(Input data):

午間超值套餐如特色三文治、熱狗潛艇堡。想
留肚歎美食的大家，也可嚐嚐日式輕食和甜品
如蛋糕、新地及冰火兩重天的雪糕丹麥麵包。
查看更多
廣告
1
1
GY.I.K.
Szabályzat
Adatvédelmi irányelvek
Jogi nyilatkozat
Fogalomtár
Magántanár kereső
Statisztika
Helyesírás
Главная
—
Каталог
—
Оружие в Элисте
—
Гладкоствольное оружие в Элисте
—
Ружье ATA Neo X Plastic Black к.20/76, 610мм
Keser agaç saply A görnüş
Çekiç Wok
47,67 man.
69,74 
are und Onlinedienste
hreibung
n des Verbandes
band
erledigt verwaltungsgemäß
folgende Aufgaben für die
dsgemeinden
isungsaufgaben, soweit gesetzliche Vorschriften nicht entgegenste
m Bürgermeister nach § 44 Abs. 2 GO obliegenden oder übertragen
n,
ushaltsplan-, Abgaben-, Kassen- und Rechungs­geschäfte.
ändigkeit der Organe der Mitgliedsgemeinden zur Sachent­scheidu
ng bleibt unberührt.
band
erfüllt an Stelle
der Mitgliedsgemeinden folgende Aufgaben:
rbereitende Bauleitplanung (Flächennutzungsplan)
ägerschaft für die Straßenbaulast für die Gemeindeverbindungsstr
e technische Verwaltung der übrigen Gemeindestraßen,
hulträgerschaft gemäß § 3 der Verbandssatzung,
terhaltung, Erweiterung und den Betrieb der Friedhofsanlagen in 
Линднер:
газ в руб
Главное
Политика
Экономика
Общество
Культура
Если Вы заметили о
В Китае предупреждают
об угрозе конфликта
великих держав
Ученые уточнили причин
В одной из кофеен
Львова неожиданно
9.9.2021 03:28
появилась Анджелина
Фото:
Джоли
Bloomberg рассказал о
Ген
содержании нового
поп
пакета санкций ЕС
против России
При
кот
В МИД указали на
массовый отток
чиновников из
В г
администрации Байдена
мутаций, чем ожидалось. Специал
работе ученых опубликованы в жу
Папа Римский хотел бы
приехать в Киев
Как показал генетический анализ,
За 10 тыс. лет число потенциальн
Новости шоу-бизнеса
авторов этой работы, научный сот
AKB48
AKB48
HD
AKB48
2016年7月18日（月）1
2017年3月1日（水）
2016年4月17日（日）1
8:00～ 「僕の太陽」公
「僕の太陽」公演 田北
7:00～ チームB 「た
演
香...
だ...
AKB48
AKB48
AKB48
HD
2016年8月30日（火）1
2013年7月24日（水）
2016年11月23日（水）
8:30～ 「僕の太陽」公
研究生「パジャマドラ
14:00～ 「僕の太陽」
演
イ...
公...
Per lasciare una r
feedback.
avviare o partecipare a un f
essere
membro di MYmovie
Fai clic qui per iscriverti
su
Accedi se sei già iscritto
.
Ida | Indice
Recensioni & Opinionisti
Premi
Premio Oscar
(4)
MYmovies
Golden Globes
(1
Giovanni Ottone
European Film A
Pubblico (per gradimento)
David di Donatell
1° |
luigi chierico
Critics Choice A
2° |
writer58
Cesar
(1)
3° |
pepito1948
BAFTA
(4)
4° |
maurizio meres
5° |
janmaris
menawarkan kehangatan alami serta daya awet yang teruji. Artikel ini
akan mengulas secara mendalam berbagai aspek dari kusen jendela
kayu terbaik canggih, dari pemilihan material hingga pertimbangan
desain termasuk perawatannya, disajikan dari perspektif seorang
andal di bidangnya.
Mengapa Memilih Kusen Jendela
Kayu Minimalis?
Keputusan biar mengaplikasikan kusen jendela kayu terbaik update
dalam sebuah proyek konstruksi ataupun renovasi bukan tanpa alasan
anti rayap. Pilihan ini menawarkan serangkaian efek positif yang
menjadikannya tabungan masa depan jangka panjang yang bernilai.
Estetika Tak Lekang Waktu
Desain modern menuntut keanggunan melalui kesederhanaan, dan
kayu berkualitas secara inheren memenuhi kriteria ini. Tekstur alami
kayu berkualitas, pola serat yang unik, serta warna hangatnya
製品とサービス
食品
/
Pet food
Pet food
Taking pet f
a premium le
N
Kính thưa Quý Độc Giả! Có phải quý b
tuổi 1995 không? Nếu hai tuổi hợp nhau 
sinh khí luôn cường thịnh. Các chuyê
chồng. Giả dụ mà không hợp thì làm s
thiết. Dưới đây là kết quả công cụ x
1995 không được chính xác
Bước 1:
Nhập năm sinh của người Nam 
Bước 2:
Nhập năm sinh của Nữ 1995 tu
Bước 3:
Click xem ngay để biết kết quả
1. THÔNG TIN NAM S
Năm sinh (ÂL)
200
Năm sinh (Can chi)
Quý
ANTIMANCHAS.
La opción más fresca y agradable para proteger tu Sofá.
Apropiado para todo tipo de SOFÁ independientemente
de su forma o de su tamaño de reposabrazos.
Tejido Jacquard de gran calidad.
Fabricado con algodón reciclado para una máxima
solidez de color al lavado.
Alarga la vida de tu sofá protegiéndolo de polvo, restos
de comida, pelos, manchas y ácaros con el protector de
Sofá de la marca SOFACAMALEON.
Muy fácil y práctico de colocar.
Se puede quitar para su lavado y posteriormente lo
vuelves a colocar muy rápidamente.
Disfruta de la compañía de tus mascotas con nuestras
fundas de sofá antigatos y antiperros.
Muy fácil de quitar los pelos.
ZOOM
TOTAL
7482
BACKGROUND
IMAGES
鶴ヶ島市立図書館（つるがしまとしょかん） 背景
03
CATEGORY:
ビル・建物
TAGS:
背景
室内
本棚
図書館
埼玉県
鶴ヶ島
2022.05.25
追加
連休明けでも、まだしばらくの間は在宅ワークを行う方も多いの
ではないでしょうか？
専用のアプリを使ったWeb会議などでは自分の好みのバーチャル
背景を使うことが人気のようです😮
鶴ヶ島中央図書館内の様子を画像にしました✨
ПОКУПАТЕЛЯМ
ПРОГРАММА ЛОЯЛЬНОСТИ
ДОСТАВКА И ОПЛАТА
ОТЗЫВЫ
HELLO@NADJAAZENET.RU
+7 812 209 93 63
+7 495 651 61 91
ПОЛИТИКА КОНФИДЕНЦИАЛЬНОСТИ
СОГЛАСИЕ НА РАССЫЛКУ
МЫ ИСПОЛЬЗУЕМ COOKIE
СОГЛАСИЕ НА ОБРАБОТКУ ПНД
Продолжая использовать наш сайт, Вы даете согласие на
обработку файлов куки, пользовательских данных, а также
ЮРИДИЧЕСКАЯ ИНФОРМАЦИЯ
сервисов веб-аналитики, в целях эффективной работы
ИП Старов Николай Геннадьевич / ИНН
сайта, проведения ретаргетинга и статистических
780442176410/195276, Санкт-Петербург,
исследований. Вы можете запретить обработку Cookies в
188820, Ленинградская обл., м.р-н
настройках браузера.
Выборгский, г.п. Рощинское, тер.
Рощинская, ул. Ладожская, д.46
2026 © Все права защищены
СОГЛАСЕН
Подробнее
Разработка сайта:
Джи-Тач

(What the exercise asks): Exactly as they appear above, the records are to be transcribed in full.

(Solved problem):
午間超值套餐如特色三文治、熱狗潛艇堡。想
留肚歎美食的大家，也可嚐嚐日式輕食和甜品
如蛋糕、新地及冰火兩重天的雪糕丹麥麵包。
查看更多
廣告
1
1
GY.I.K.
Szabályzat
Adatvédelmi irányelvek
Jogi nyilatkozat
Fogalomtár
Magántanár kereső
Statisztika
Helyesírás
Главная
—
Каталог
—
Оружие в Элисте
—
Гладкоствольное оружие в Элисте
—
Ружье ATA Neo X Plastic Black к.20/76, 610мм
Keser agaç saply A görnüş
Çekiç Wok
47,67 man.
69,74 
are und Onlinedienste
hreibung
n des Verbandes
band
erledigt verwaltungsgemäß
folgende Aufgaben für die
dsgemeinden
isungsaufgaben, soweit gesetzliche Vorschriften nicht entgegenste
m Bürgermeister nach § 44 Abs. 2 GO obliegenden oder übertragen
n,
ushaltsplan-, Abgaben-, Kassen- und Rechungs­geschäfte.
ändigkeit der Organe der Mitgliedsgemeinden zur Sachent­scheidu
ng bleibt unberührt.
band
erfüllt an Stelle
der Mitgliedsgemeinden folgende Aufgaben:
rbereitende Bauleitplanung (Flächennutzungsplan)
ägerschaft für die Straßenbaulast für die Gemeindeverbindungsstr
e technische Verwaltung der übrigen Gemeindestraßen,
hulträgerschaft gemäß § 3 der Verbandssatzung,
terhaltung, Erweiterung und den Betrieb der Friedhofsanlagen in 
Линднер:
газ в руб
Главное
Политика
Экономика
Общество
Культура
Если Вы заметили о
В Китае предупреждают
об угрозе конфликта
великих держав
Ученые уточнили причин
В одной из кофеен
Львова неожиданно
9.9.2021 03:28
появилась Анджелина
Фото:
Джоли
Bloomberg рассказал о
Ген
содержании нового
поп
пакета санкций ЕС
против России
При
кот
В МИД указали на
массовый отток
чиновников из
В г
администрации Байдена
мутаций, чем ожидалось. Специал
работе ученых опубликованы в жу
Папа Римский хотел бы
приехать в Киев
Как показал генетический анализ,
За 10 тыс. лет число потенциальн
Новости шоу-бизнеса
авторов этой работы, научный сот
AKB48
AKB48
HD
AKB48
2016年7月18日（月）1
2017年3月1日（水）
2016年4月17日（日）1
8:00～ 「僕の太陽」公
「僕の太陽」公演 田北
7:00～ チームB 「た
演
香...
だ...
AKB48
AKB48
AKB48
HD
2016年8月30日（火）1
2013年7月24日（水）
2016年11月23日（水）
8:30～ 「僕の太陽」公
研究生「パジャマドラ
14:00～ 「僕の太陽」
演
イ...
公...
Per lasciare una r
feedback.
avviare o partecipare a un f
essere
membro di MYmovie
Fai clic qui per iscriverti
su
Accedi se sei già iscritto
.
Ida | Indice
Recensioni & Opinionisti
Premi
Premio Oscar
(4)
MYmovies
Golden Globes
(1
Giovanni Ottone
European Film A
Pubblico (per gradimento)
David di Donatell
1° |
luigi chierico
Critics Choice A
2° |
writer58
Cesar
(1)
3° |
pepito1948
BAFTA
(4)
4° |
maurizio meres
5° |
janmaris
menawarkan kehangatan alami serta daya awet yang teruji. Artikel ini
akan mengulas secara mendalam berbagai aspek dari kusen jendela
kayu terbaik canggih, dari pemilihan material hingga pertimbangan
desain termasuk perawatannya, disajikan dari perspektif seorang
andal di bidangnya.
Mengapa Memilih Kusen Jendela
Kayu Minimalis?
Keputusan biar mengaplikasikan kusen jendela kayu terbaik update
dalam sebuah proyek konstruksi ataupun renovasi bukan tanpa alasan
anti rayap. Pilihan ini menawarkan serangkaian efek positif yang
menjadikannya tabungan masa depan jangka panjang yang bernilai.
Estetika Tak Lekang Waktu
Desain modern menuntut keanggunan melalui kesederhanaan, dan
kayu berkualitas secara inheren memenuhi kriteria ini. Tekstur alami
kayu berkualitas, pola serat yang unik, serta warna hangatnya
製品とサービス
食品
/
Pet food
Pet food
Taking pet f
a premium le
N
Kính thưa Quý Độc Giả! Có phải quý b
tuổi 1995 không? Nếu hai tuổi hợp nhau 
sinh khí luôn cường thịnh. Các chuyê
chồng. Giả dụ mà không hợp thì làm s
thiết. Dưới đây là kết quả công cụ x
1995 không được chính xác
Bước 1:
Nhập năm sinh của người Nam 
Bước 2:
Nhập năm sinh của Nữ 1995 tu
Bước 3:
Click xem ngay để biết kết quả
1. THÔNG TIN NAM S
Năm sinh (ÂL)
200
Năm sinh (Can chi)
Quý
ANTIMANCHAS.
La opción más fresca y agradable para proteger tu Sofá.
Apropiado para todo tipo de SOFÁ independientemente
de su forma o de su tamaño de reposabrazos.
Tejido Jacquard de gran calidad.
Fabricado con algodón reciclado para una máxima
solidez de color al lavado.
Alarga la vida de tu sofá protegiéndolo de polvo, restos
de comida, pelos, manchas y ácaros con el protector de
Sofá de la marca SOFACAMALEON.
Muy fácil y práctico de colocar.
Se puede quitar para su lavado y posteriormente lo
vuelves a colocar muy rápidamente.
Disfruta de la compañía de tus mascotas con nuestras
fundas de sofá antigatos y antiperros.
Muy fácil de quitar los pelos.
ZOOM
TOTAL
7482
BACKGROUND
IMAGES
鶴ヶ島市立図書館（つるがしまとしょかん） 背景
03
CATEGORY:
ビル・建物
TAGS:
背景
室内
本棚
図書館
埼玉県
鶴ヶ島
2022.05.25
追加
連休明けでも、まだしばらくの間は在宅ワークを行う方も多いの
ではないでしょうか？
専用のアプリを使ったWeb会議などでは自分の好みのバーチャル
背景を使うことが人気のようです😮
鶴ヶ島中央図書館内の様子を画像にしました✨
ПОКУПАТЕЛЯМ
ПРОГРАММА ЛОЯЛЬНОСТИ
ДОСТАВКА И ОПЛАТА
ОТЗЫВЫ
HELLO@NADJAAZENET.RU
+7 812 209 93 63
+7 495 651 61 91
ПОЛИТИКА КОНФИДЕНЦИАЛЬНОСТИ
СОГЛАСИЕ НА РАССЫЛКУ
МЫ ИСПОЛЬЗУЕМ COOKIE
СОГЛАСИЕ НА ОБРАБОТКУ ПНД
Продолжая использовать наш сайт, Вы даете согласие на
обработку файлов куки, пользовательских данных, а также
ЮРИДИЧЕСКАЯ ИНФОРМАЦИЯ
сервисов веб-аналитики, в целях эффективной работы
ИП Старов Николай Геннадьевич / ИНН
сайта, проведения ретаргетинга и статистических
780442176410/195276, Санкт-Петербург,
исследований. Вы можете запретить обработку Cookies в
188820, Ленинградская обл., м.р-н
настройках браузера.
Выборгский, г.п. Рощинское, тер.
Рощинская, ул. Ладожская, д.46
2026 © Все права защищены
СОГЛАСЕН
Подробнее
Разработка сайта:
Джи-Тач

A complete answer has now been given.